Desculpem não me comover com toda a gente que até por cá, nos últimos dias, achou que lhe convinha pôr no CV repúdios mais ou menos histriónicos da candidatura presidencial de Jair Bolsonaro, aderindo à moda do “#EleNão” das esquerdas radicais brasileiras. Ao contrário deles, não sei se Bolsonaro é ou não o Anti-Cristo. Tem certamente, tal como Donald Trump, um jeito agressivo e grosseiro. Mas é legítimo suspeitar que, mesmo que fosse o político mais cordato e respeitador do mundo, estaria neste momento a ser tratado exactamente da mesma maneira, como a encarnação do mal absoluto. É que para isso, na política ocidental, basta não ser de esquerda. Nos EUA, nas últimas décadas, os presidentes republicanos Ronald Reagan e George W. Bush, ou os candidatos John McCain e Mitt Romney não precisaram de dizer o que Trump diz, nem fazer o que Trump faz para serem acusados de pretender acabar com a democracia americana, restabelecer a escravatura, rebaixar as mulheres e provocar uma guerra nuclear.
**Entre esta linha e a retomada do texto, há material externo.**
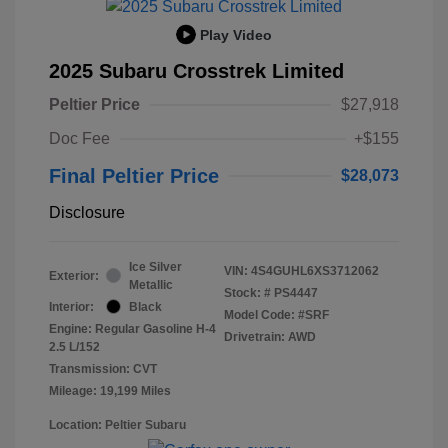
Play Video
2025 Subaru Crosstrek Limited
Peltier Price
$27,918
Doc Fee
+$155
Final Peltier Price
$28,073
Disclosure
Ice Silver
VIN:
4S4GUHL6XS3712062
Exterior:
Metallic
Stock: #
PS4447
Interior:
Black
Model Code: #SRF
Engine: Regular Gasoline H-4
Drivetrain: AWD
2.5 L/152
Transmission: CVT
Mileage: 19,199 Miles
Location: Peltier Subaru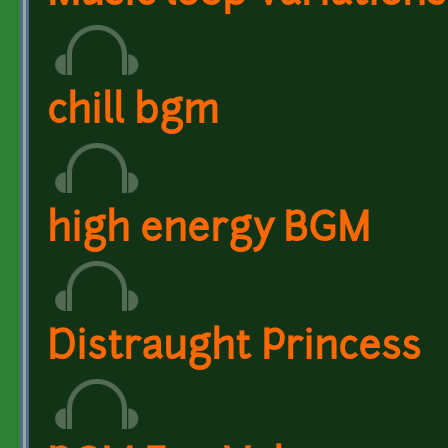
chill bgm
high energy BGM
Distraught Princess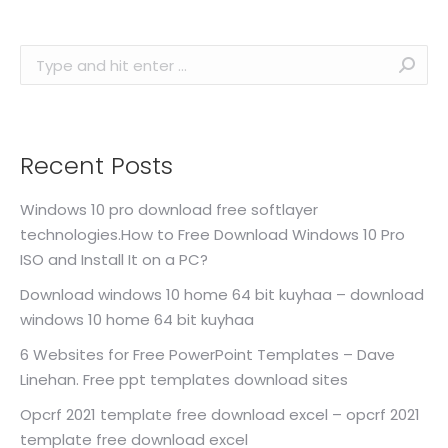
Search:
Recent Posts
Windows 10 pro download free softlayer
technologies.How to Free Download Windows 10 Pro
ISO and Install It on a PC?
Download windows 10 home 64 bit kuyhaa – download
windows 10 home 64 bit kuyhaa
6 Websites for Free PowerPoint Templates – Dave
Linehan. Free ppt templates download sites
Opcrf 2021 template free download excel – opcrf 2021
template free download excel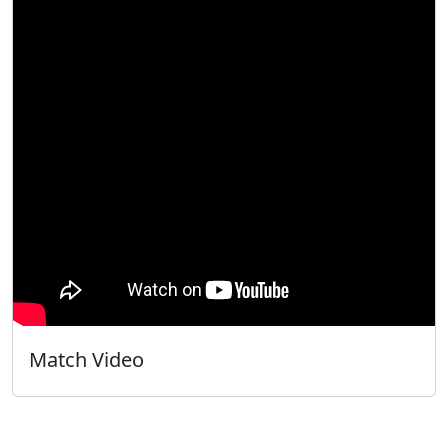
Match Video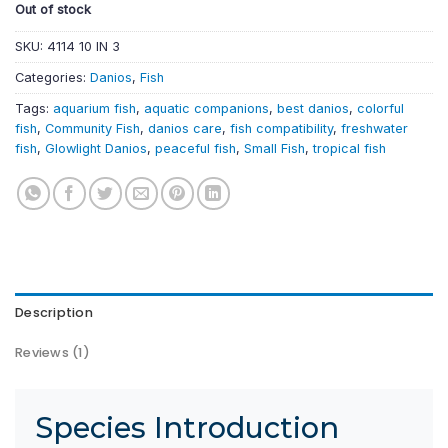
Out of stock
SKU:
4114 10 IN 3
Categories:
Danios
,
Fish
Tags:
aquarium fish
,
aquatic companions
,
best danios
,
colorful
fish
,
Community Fish
,
danios care
,
fish compatibility
,
freshwater
fish
,
Glowlight Danios
,
peaceful fish
,
Small Fish
,
tropical fish
Description
Reviews (1)
Species Introduction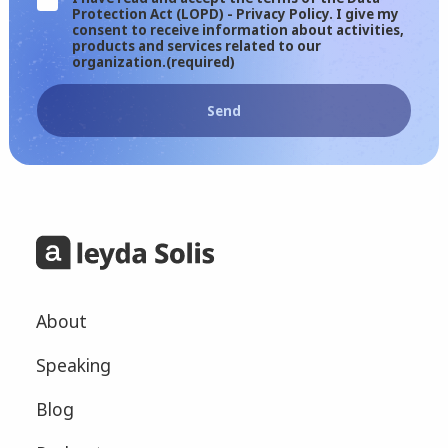
Protection Act (LOPD) - Privacy Policy. I give my
consent to receive information about activities,
products and services related to our
organization.
(required)
Send
About
Speaking
Blog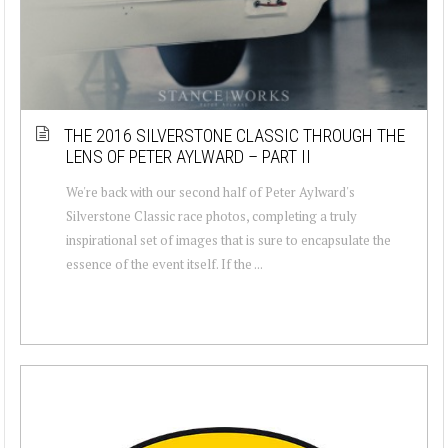
THE 2016 SILVERSTONE CLASSIC THROUGH THE
LENS OF PETER AYLWARD – PART II
We're back with our second half of Peter Aylward's
Silverstone Classic race photos, completing a truly
inspirational set of images that is sure to encapsulate the
essence of the event itself. If the ...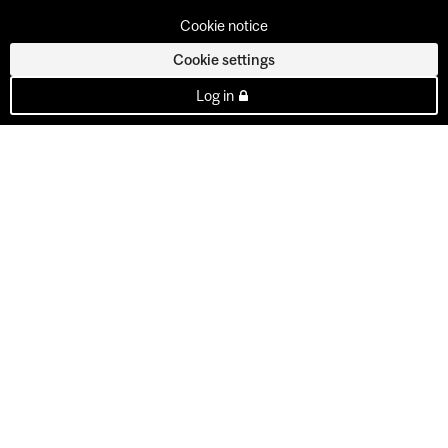
Cookie notice
Cookie settings
Log in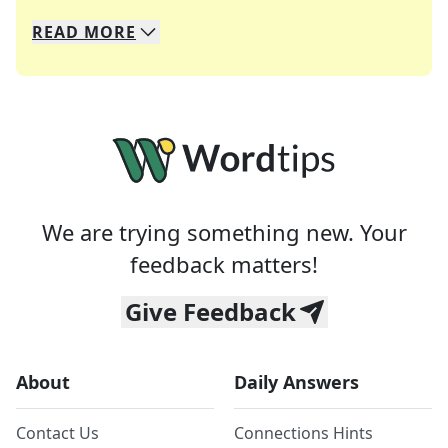
READ
MORE
We specialize in solving many of your favorite 
Whether you're a daily crossword enthusiast or a
We are trying something new. Your
feedback matters!
Give Feedback
About
Daily Answers
Contact Us
Connections Hints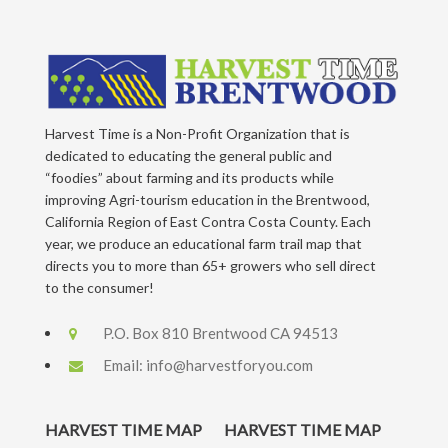
Harvest Time is a Non-Profit Organization that is
dedicated to educating the general public and
“foodies” about farming and its products while
improving Agri-tourism education in the Brentwood,
California Region of East Contra Costa County. Each
year, we produce an educational farm trail map that
directs you to more than 65+ growers who sell direct
to the consumer!
P.O. Box 810 Brentwood CA 94513
Email:
info@harvestforyou.com
HARVEST TIME MAP
HARVEST TIME MAP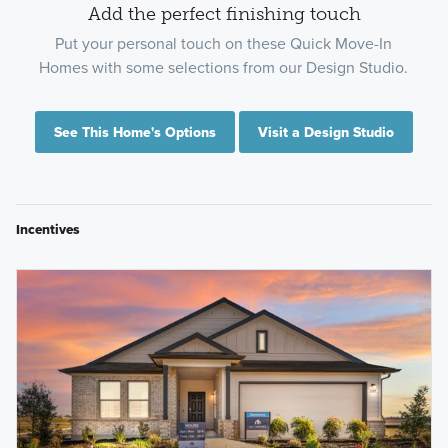
Add the perfect finishing touch
Put your personal touch on these Quick Move-In
Homes with some selections from our Design Studio.
See This Home's Options
Visit a Design Studio
Incentives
É verdade: McCain, depois de desentender com Trump, morreu em odor de santidade e até Bush passa hoje por cavalheiro, porque o que importa é atacar quem está, não quem esteve. Isso poderia sugerir que a demonização ritual dos seus adversários é, à esquerda, simples marketing: fingir sempre que quem não vota em nós contribui para o fim do mundo. Para alguns, talvez seja apenas isso. Mas para os radicais, não. Porque os radicais adorariam mesmo ter pela frente fascistas, racistas e misóginos. Seria, segundo imaginam, a maneira de provocar as rupturas que, com um pouco de sorte, esperam transformar em revoluções. Como justificar, de outro modo, os seus próprios extremismos? Ora, estes radicais há uma década que desalojaram os “centristas” na orientação das esquerdas, inebriados pela ideia de  reviver os anos 60.
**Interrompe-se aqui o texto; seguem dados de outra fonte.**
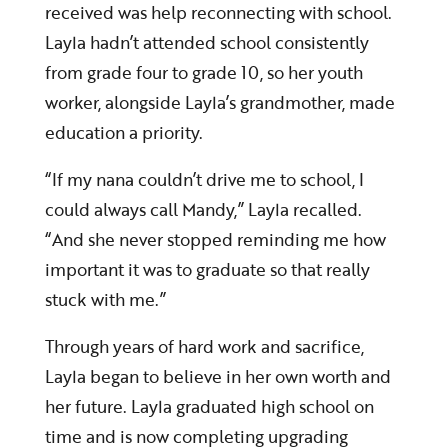
received was help reconnecting with school.
Layla hadn’t attended school consistently
from grade four to grade 10, so her youth
worker, alongside Layla’s grandmother, made
education a priority.
“If my nana couldn’t drive me to school, I
could always call Mandy,” Layla recalled.
“And she never stopped reminding me how
important it was to graduate so that really
stuck with me.”
Through years of hard work and sacrifice,
Layla began to believe in her own worth and
her future. Layla graduated high school on
time and is now completing upgrading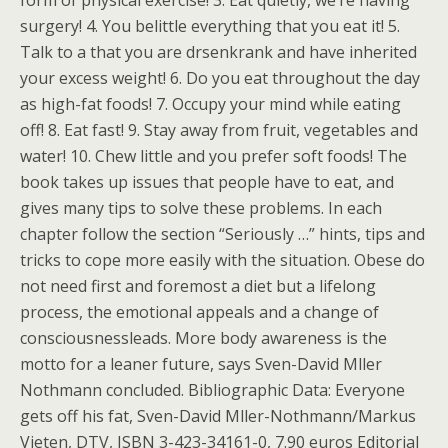
form of physical exercise! 3. Eat quietly, we’re having
surgery! 4. You belittle everything that you eat it! 5.
Talk to a that you are drsenkrank and have inherited
your excess weight! 6. Do you eat throughout the day
as high-fat foods! 7. Occupy your mind while eating
off! 8. Eat fast! 9. Stay away from fruit, vegetables and
water! 10. Chew little and you prefer soft foods! The
book takes up issues that people have to eat, and
gives many tips to solve these problems. In each
chapter follow the section “Seriously …” hints, tips and
tricks to cope more easily with the situation. Obese do
not need first and foremost a diet but a lifelong
process, the emotional appeals and a change of
consciousnessleads. More body awareness is the
motto for a leaner future, says Sven-David Mller
Nothmann concluded. Bibliographic Data: Everyone
gets off his fat, Sven-David Mller-Nothmann/Markus
Vieten, DTV, ISBN 3-423-34161-0, 7.90 euros Editorial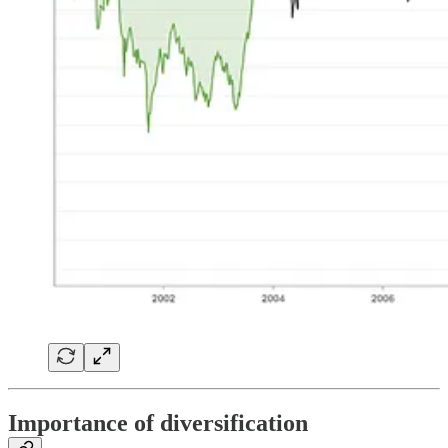
Importance of diversification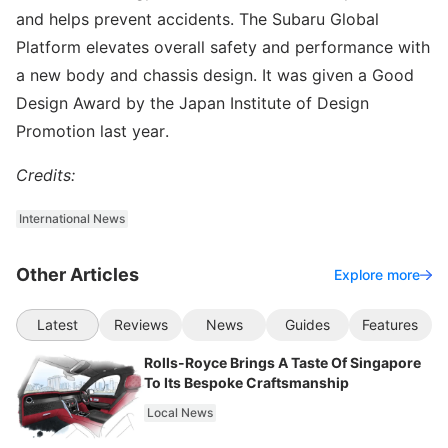
and helps prevent accidents. The Subaru Global
Platform elevates overall safety and performance with
a new body and chassis design. It was given a Good
Design Award by the Japan Institute of Design
Promotion last year.
Credits:
International News
Other Articles
Explore more
Latest
Reviews
News
Guides
Features
Rolls-Royce Brings A Taste Of Singapore
To Its Bespoke Craftsmanship
Local News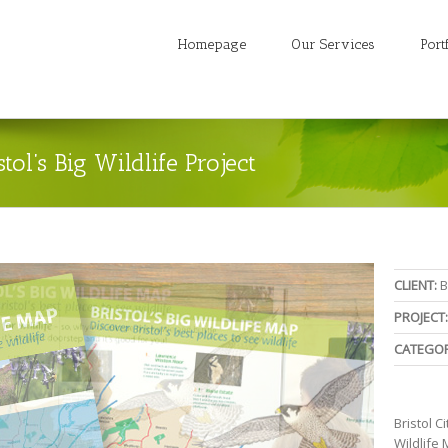
Homepage
Our Services
Port
stol’s Big Wildlife Project
CLIENT:
B
PROJECT:
CATEGOR
Bristol C
Wildlife 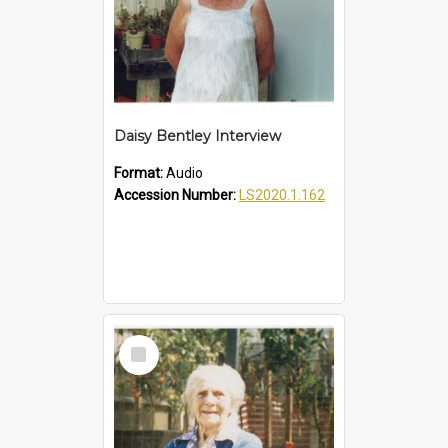
Daisy Bentley Interview
Format:
Audio
Accession Number:
LS2020.1.162
Select
Item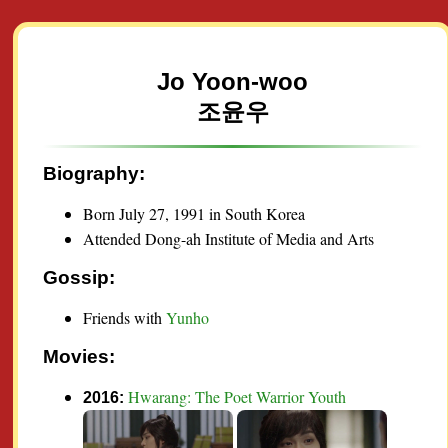
Jo Yoon-woo
조윤우
Biography:
Born July 27, 1991 in South Korea
Attended Dong-ah Institute of Media and Arts
Gossip:
Friends with
Yunho
Movies:
Hwarang: The Poet Warrior Youth
2016:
Por vezes, para explicar os “excessos” do chavismo venezuelano ou do castrismo cubano, invocam-se a desigualdade e o exclusivismo dos regimes anteriores. Porque não, da mesma maneira, argumentar que Bolsonaro no Brasil, tal como Trump nos EUA, são em grande medida o produto das esquerdas que agora gritam #EleNão? Trump e Bolsonaro não são imagináveis sem a desonestidade com que as esquerdas classificam todos os adversários como fascistas, racistas e misóginos, e que acaba por dispor demasiada gente a seguir quem não se deixa intimidar, e só por isso. Ou sem os tabus que as esquerdas usam para impedir qualquer discussão racional sobre inquietações legítimas como a segurança, abrindo assim o caminho a demagogos que, ao contrário dos políticos convencionais, nada têm a perder e portanto não receiam a demonização que espera quem menciona esses temas. Eis como um excêntrico como Bolsonaro, sem o apoio de qualquer dos grandes partidos, pôde deixar para trás a direita tradicional do PSDB, condenada a figurar como parte do velho sistema, e surgir como a alternativa à corrupção e ao desgoverno do PT.
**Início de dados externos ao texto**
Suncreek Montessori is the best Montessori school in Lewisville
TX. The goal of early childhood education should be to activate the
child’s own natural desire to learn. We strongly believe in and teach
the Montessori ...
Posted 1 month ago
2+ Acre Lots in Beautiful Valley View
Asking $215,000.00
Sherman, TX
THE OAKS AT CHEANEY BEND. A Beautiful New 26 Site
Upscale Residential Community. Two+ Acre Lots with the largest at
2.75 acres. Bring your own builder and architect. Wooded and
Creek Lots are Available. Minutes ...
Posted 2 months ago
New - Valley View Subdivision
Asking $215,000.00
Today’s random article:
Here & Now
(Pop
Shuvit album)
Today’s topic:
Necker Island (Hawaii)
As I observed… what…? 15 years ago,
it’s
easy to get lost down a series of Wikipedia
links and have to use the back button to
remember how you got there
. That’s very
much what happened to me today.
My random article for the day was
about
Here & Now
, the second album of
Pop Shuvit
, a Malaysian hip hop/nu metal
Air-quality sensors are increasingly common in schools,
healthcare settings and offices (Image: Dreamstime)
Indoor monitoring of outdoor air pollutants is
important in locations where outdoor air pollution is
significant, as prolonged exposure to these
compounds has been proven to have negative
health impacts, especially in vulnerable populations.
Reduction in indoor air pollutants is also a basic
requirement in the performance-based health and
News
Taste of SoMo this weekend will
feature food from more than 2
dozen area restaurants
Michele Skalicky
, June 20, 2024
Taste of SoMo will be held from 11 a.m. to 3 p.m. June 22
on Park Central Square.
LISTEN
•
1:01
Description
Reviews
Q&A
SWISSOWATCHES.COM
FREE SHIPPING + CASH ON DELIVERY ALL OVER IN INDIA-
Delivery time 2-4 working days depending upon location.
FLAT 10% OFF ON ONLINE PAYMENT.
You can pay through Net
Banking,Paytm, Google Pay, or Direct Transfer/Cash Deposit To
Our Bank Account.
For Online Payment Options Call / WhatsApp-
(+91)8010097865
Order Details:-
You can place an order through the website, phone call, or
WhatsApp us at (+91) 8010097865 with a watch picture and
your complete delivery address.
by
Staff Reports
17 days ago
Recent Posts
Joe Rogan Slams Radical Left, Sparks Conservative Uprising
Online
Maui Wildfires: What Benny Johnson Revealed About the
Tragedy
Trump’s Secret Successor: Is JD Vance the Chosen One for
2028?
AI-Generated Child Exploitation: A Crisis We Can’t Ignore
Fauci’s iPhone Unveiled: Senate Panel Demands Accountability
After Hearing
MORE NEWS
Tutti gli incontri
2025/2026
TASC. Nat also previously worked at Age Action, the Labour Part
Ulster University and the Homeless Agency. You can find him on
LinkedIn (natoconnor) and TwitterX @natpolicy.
Para as esquerdas radicais, é uma excelente notícia, porque já sonham com os confrontos que hão-de iniciar o povo na revolução. Para quem defende a democracia liberal num mundo livre, é péssimo ver o espaço do movimento conservador liberal ocupado por quem, mesmo tendo adoptado alguns dos seus temas, como o “liberalismo económico”, perfilha facilmente princípios que lhe são contrários, como é o caso do isolacionismo protecionista de Trump (ainda que concebido apenas como táctica negocial de choque). Mas no desapego aos tratados internacionais, Trump e o radical Bernie Sanders, não sendo iguais, são muito parecidos. Por menos que apreciemos Bolsonaro ou Trump, é difícil deixar de dizer a estes seus inimigos: #VocêsTambémNão.